Now, the Bureau of Engraving and Printing will have to reprint at least $3 billion in hundred dollar bills after a printing error rendered the money useless, The New Yorker reports. And you thought that liberal arts degree you got was a waste of cash.
The flaw occurred after the U.S. implemented a new design to prevent counterfeiting. The pathetic irony is that in taking these measures, they’ve certainly ended up creating plenty of bills that will never be counterfeited.

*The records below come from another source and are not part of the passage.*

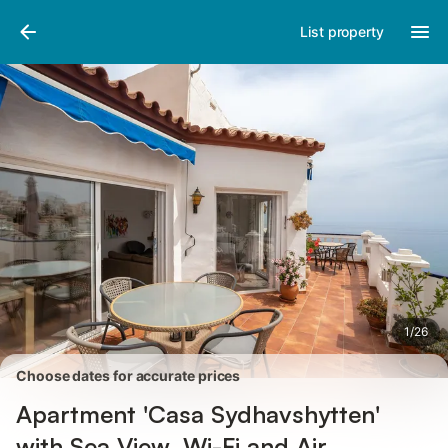
Pictures
Amenities
Reviews
List property
1
/
26
Choose dates for accurate prices
Apartment 'Casa Sydhavshytten'
with Sea View, Wi-Fi and Air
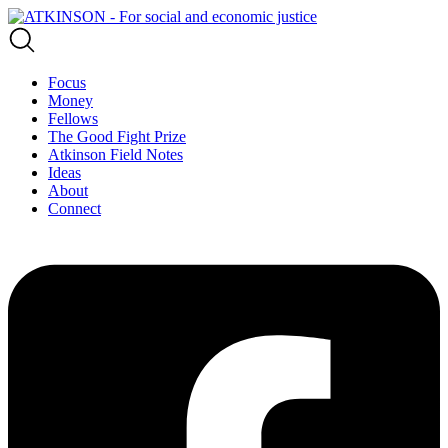
Focus
Money
Fellows
The Good Fight Prize
Atkinson Field Notes
Ideas
About
Connect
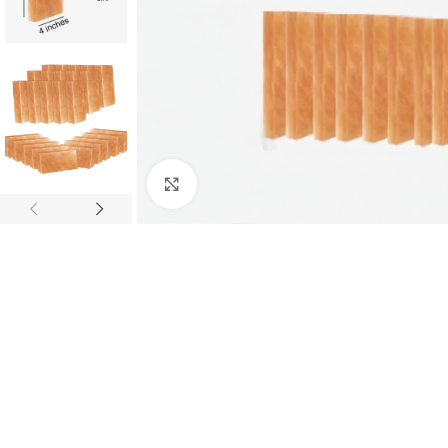
Click to enlarge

Because of an error dubbed “mashing,” a printer caused some of the ink on the new bills to print outside the intended lines. This is the second printing error with regard to these new hundreds, as the bills were originally supposed to be ready for circulation in 2011. You’d think an organization that’s only reason for existence is to print money would have some expertise as to how to actually print money.
Not only are 30 million hundred-dollar notes being returned to the bureau, but thirty billion dollars’ worth awaits examination. Think about that poor sap who now has to spend eight hours a day thumbing through thousands of dollars that isn’t even worth stealing.
And while it may not cost any one of us $3 billion, it’ll still cost some of our hard-earned moolah. According to the New Yorker, “Taxpayers will have to pay to inspect, correct, produce, transport, and secure all the additional money that will replace the botched notes. Disposing of the bad bills? That’s on taxpayers, too, as are the additional hours spent making up for the mistake by employees of the bureau.”
So, if you ever wondered whether your tax dollars were going to waste, well, now you know. But at least this $3 billion will never go to waste because it isn’t legal tender.